START Exercise material
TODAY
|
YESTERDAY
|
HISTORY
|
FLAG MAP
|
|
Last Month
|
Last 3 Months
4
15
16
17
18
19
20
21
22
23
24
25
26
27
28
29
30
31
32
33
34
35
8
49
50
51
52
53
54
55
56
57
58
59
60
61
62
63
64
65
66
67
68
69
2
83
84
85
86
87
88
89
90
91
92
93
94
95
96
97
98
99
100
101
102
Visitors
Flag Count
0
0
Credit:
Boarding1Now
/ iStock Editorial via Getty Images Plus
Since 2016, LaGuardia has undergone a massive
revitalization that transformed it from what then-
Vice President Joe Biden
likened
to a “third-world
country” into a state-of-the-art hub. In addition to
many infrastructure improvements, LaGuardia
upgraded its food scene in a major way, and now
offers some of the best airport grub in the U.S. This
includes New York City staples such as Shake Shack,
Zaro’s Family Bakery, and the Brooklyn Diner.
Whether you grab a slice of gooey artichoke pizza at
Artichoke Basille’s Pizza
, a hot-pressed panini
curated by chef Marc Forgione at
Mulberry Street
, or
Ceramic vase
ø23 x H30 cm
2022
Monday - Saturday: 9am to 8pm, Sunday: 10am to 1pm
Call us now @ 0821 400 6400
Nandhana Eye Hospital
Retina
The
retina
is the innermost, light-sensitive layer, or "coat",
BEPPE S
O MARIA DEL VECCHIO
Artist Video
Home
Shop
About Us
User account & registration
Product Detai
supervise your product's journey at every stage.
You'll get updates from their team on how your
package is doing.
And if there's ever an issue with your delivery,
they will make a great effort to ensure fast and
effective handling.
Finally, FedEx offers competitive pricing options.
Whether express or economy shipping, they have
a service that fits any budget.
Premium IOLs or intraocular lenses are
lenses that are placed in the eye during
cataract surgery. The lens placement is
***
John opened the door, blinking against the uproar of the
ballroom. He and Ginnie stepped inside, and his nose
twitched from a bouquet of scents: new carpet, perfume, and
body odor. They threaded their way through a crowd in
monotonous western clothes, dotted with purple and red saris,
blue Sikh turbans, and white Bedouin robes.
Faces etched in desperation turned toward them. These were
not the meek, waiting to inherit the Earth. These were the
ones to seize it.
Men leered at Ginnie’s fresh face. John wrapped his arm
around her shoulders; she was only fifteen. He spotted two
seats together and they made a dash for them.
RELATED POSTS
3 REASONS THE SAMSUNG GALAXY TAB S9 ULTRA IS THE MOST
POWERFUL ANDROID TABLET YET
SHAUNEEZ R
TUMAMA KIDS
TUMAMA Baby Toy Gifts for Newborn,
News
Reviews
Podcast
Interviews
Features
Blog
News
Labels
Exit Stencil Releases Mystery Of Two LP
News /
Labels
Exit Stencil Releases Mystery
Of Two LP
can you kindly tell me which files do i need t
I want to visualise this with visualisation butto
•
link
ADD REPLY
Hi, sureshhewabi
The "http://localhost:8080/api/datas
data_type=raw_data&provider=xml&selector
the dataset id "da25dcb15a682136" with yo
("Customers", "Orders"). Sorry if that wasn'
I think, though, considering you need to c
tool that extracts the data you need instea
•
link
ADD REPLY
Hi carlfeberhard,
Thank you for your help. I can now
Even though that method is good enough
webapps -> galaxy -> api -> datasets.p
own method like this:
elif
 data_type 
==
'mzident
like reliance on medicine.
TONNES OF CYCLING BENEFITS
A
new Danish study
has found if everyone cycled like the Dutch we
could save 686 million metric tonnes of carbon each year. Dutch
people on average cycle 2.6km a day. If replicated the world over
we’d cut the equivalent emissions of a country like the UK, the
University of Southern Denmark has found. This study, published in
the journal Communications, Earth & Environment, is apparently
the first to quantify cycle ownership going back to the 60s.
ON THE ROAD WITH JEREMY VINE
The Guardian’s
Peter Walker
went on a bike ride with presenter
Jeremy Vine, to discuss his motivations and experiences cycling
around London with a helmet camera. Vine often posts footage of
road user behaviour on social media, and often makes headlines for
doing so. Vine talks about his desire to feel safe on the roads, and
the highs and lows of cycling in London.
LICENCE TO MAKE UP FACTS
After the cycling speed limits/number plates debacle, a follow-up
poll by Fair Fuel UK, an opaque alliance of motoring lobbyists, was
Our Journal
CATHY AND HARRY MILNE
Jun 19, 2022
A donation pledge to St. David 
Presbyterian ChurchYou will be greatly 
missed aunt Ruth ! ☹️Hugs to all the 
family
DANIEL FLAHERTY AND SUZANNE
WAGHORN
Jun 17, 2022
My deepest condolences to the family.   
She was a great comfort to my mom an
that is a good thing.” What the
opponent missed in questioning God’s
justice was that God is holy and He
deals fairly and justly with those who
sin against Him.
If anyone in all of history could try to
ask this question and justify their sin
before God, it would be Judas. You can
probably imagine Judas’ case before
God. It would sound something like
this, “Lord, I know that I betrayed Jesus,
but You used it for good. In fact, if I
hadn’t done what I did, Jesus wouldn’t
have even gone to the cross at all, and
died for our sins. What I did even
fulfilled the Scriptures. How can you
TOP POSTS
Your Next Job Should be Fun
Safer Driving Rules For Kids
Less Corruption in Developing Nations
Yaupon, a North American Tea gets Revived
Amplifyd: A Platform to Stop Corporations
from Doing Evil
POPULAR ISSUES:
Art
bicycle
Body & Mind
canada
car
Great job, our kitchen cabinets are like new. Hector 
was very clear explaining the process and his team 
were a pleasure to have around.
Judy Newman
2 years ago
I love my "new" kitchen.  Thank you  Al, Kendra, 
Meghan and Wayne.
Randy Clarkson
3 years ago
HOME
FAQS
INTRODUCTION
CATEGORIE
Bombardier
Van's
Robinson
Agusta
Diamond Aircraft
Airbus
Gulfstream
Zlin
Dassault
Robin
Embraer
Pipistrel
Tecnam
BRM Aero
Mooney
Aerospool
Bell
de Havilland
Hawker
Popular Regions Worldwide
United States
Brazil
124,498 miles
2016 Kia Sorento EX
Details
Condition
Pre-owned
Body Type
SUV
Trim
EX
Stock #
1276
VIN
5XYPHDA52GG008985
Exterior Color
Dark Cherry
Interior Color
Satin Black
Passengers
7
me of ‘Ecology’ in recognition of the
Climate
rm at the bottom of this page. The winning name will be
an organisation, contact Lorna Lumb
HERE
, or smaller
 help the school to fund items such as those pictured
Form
END Exercise material
Task statement
Please copy out every line of the preceding listing that carries "John".

Result for this exercise
John opened the door, blinking against the uproar of the
Men leered at Ginnie’s fresh face. John wrapped his arm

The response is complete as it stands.